### What needs to be done:
In the listing below, tally the lines that hold "Athens" and report that number by itself.

### Information given:
--*--

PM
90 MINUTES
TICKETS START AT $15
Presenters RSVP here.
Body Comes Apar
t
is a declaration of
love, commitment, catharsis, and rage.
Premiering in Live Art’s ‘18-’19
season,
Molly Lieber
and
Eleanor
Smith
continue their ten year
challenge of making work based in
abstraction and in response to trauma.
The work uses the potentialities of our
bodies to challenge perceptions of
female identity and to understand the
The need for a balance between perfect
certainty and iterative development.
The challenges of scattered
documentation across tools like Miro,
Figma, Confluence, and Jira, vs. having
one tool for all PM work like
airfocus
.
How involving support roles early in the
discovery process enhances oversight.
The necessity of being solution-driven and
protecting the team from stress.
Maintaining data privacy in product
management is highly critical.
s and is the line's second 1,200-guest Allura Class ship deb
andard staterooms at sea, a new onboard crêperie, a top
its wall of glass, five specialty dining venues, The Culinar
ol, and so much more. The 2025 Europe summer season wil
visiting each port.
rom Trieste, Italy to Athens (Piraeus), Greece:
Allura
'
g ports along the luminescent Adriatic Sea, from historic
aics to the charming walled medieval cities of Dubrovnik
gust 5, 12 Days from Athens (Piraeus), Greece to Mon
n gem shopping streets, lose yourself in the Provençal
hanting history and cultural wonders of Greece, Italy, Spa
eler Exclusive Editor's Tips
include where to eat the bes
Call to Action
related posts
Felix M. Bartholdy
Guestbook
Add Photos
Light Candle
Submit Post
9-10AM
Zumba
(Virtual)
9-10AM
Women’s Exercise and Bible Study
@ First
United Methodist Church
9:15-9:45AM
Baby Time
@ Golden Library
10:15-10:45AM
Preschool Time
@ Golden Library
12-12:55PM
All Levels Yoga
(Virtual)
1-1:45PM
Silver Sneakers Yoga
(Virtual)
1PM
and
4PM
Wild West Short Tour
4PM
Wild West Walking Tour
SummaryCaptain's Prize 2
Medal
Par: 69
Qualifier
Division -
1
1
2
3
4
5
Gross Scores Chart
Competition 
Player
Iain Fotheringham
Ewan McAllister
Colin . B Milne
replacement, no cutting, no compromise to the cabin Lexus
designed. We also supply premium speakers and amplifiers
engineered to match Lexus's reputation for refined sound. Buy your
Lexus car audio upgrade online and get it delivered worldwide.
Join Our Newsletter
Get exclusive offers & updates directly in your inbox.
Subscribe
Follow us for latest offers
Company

--*--

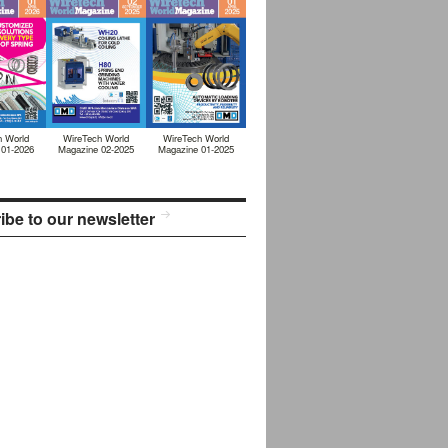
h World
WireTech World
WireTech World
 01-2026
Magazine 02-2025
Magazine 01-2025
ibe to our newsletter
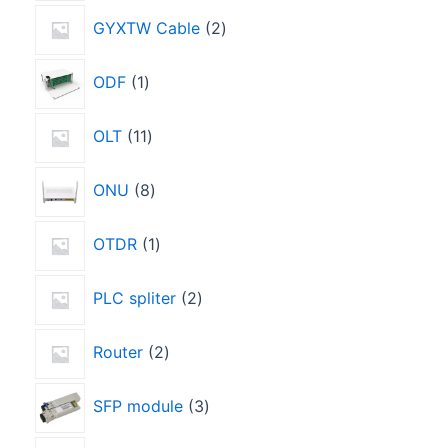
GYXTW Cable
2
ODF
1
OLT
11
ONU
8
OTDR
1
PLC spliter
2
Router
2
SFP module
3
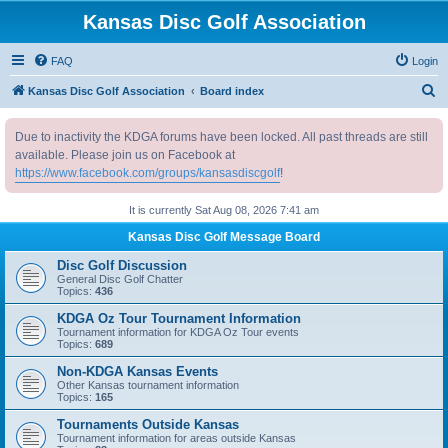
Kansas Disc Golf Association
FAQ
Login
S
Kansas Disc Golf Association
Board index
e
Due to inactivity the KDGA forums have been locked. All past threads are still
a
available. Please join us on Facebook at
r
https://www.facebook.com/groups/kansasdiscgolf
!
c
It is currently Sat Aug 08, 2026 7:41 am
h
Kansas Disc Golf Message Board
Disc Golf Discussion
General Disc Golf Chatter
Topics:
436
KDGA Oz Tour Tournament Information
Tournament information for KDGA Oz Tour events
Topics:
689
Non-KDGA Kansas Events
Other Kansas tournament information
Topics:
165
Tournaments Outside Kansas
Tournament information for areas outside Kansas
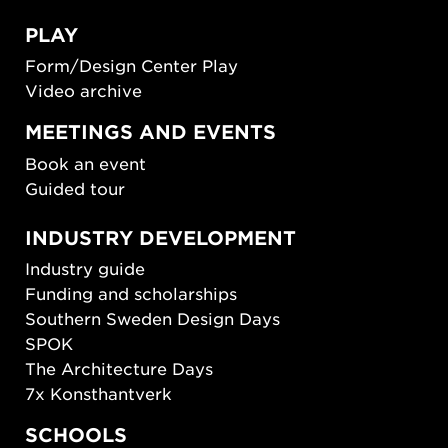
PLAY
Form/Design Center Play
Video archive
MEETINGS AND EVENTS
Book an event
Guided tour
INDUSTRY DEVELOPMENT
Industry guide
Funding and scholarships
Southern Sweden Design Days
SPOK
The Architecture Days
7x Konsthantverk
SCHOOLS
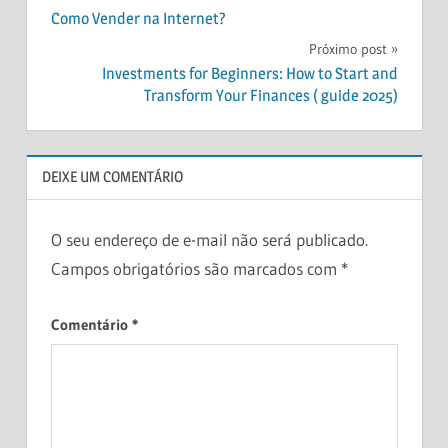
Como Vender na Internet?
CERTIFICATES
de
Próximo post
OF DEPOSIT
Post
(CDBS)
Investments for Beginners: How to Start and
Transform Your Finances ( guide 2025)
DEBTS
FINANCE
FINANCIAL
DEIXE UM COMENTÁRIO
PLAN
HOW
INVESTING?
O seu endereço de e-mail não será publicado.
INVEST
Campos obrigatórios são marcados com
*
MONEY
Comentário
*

--*--

### Result for this task:
2